I've never actually hit the Ollama fallback in production. The cloud free tiers are reliable enough that local inference is purely insurance.

Cost Breakdown: Real Numbers

Here's what actually costs money and what doesn't.

Component Provider Monthly Cost
Interactive chat (20-50 msgs/day) Anthropic Sonnet $3 - $5
Cron jobs (15 recurring, 40+ actions/day) Google Gemini Flash $0 (free tier)
Subagents (up to 8 concurrent) Google Gemini Flash $0 (free tier)
Heartbeats (every 60 min) Google Gemini Flash Lite $0 (free tier)
Fallback inference Groq / Mistral / Synthetic $0 (free tiers)
Local fallback Ollama (Qwen 32B) $0 (local)
Hosting / compute Mac Mini (electricity) $3 - $5
Website hosting (9 sites) Cloudflare Pages $0 (free tier)
Total Monthly Cost $3 - $5

Compare that to my first week with Opus at $150/day. Same workload. Same outputs. 99% cheaper.

The math works because the vast majority of token usage comes from automated background tasks — cron jobs, subagents, heartbeats — not from me chatting. By routing all of that to free models, the only paid usage is my relatively light interactive conversation.

The Cron System: 40+ Daily Actions on Free Models

The cron system is where this architecture really pays off. Here's a real snapshot of my daily automated schedule:

Recurring Daily Crons

That's 15 recurring cron jobs producing 40+ individual actions per day. Every single one runs on google/gemini-3-flash-preview. Zero API cost.

One-Shot Crons

Beyond recurring jobs, I use one-shot crons for batch operations. These fire once at a scheduled time and self-delete after completion:

{
  "name": "Gumroad: Upload 20 Products (One-Time)",
  "enabled": true,
  "deleteAfterRun": true,
  "schedule": {
    "kind": "at",
    "at": "2026-02-18T19:07:10.000Z"
  },
  "sessionTarget": "isolated",
  "payload": {
    "kind": "agentTurn",
    "message": "BROWSER TASK: Upload all Gumroad products.
               Use browser profile already logged in.
               Read product listings for titles, descriptions,
               prices. Upload each PDF. Publish. Log results.",
    "model": "google/gemini-3-flash-preview",
    "timeoutSeconds": 1200
  }
}

I queue up a batch of one-shot crons — upload 20 Gumroad products, publish 10 Medium articles, verify 60 Amazon ASIN links, write 15 YouTube scripts — set them to fire 10 minutes apart, and walk away. The agent handles everything autonomously, all on free models.

The "deleteAfterRun": true flag keeps the cron list clean. Fire and forget.

On a typical big batch day, I'll queue 10-15 one-shot crons, plus a failure-checker that runs an hour later to retry anything that broke, plus a final status report cron that sends me a summary over WhatsApp. The entire batch runs on free models. I just read the report when I'm done with my day job.

One-Shot Browser Tasks: The Cost Arbitrage

This is probably the biggest cost optimization I've found, and it's counterintuitive.

The problem: If I chat with my agent and say "hey, go upload these 20 products to Gumroad," that entire conversation happens on Sonnet (my interactive chat model). I'm paying $3/$15 per million tokens for a task that could take 20 minutes and thousands of tokens of back-and-forth as the agent navigates browser pages, handles upload dialogs, and fills in forms.

The solution: Instead of chatting, I create a one-shot cron job with the full instructions baked into the payload message. The cron fires on Gemini Flash (free), runs the browser automation in an isolated session, logs the results, and self-destructs. Same outcome, zero cost.
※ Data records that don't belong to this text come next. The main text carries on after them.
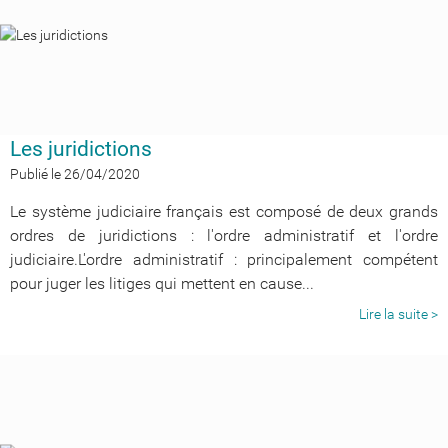
Les juridictions
Publié le 26/04/2020
Le système judiciaire français est composé de deux grands
ordres de juridictions : l'ordre administratif et l'ordre
judiciaire.L'ordre administratif : principalement compétent
pour juger les litiges qui mettent en cause...
Lire la suite >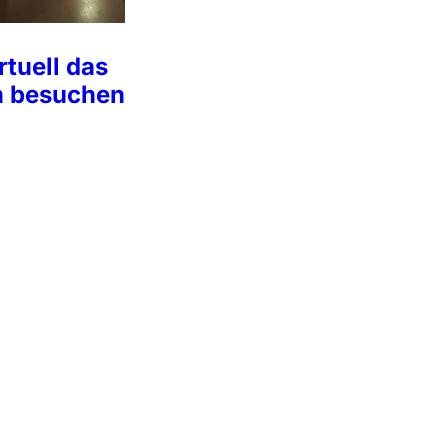
rtuell das
 besuchen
I use this pattern for everything that involves browser automation:

The key mental shift: don't chat about tasks that can be scheduled. Write the full instructions once, queue it as a cron, and let the free model handle execution.

The instructions need to be thorough — you can't have a back-and-forth conversation with a cron job. But that's actually a feature, not a bug. It forces you to think through the task completely upfront, which means the agent executes more reliably than if you were drip-feeding instructions in a chat.

Cost Controls That Actually Matter

Context Pruning (6-Hour TTL)

LLM costs scale with context length. Every message in the conversation history gets sent with every new request. An agent that's been running for 12 hours accumulates a massive context window, and you're paying to re-send all of it on every turn.

"contextPruning": {
  "mode": "cache-ttl",
  "ttl": "6h",
  "keepLastAssistants": 3,
  "softTrimRatio": 0.7,
  "hardClearRatio": 0.85
}

This config ages out messages older than 6 hours, always keeps the last 3 assistant responses (for continuity), and starts aggressive trimming when context hits 70% of the model's window. At 85%, it hard-clears old context.

The result: context stays lean. The agent doesn't carry around a morning conversation about tweet scheduling when it's doing an evening settlement check.

Memory Flush on Compaction

When context gets compacted (summarized to save tokens), the agent first extracts important information to persistent files:

"compaction": {
  "mode": "default",
  "memoryFlush": {
    "enabled": true,
    "softThresholdTokens": 40000,
    "prompt": "Extract key decisions, state changes, lessons,
               blockers to memory/YYYY-MM-DD.md.
               Format: ## [HH:MM] Topic.
               Skip routine work. NO_FLUSH if nothing important.",
    "systemPrompt": "Compacting session context.
                     Extract only what's worth remembering. No fluff."
  }
}

When the session hits 40K tokens, the agent writes anything worth remembering to a daily markdown file, then the context gets compressed. This means the agent can "forget" the conversation details but still has a persistent memory trail it can read back later.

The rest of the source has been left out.